#### EXERCISE OBJECTIVE:
Once the images are set aside, print the remaining lines below exactly.

#### THE RECORDS:
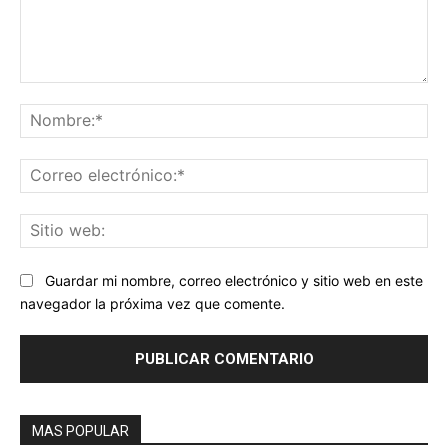
Comentario:
No
Co
ele
Sit
we
Guardar mi nombre, correo electrónico y sitio web en este
navegador la próxima vez que comente.
MAS POPULAR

#### OUTPUT OF THE EXERCISE:
Comentario:
No
Co
ele
Sit
we
Guardar mi nombre, correo electrónico y sitio web en este
navegador la próxima vez que comente.
MAS POPULAR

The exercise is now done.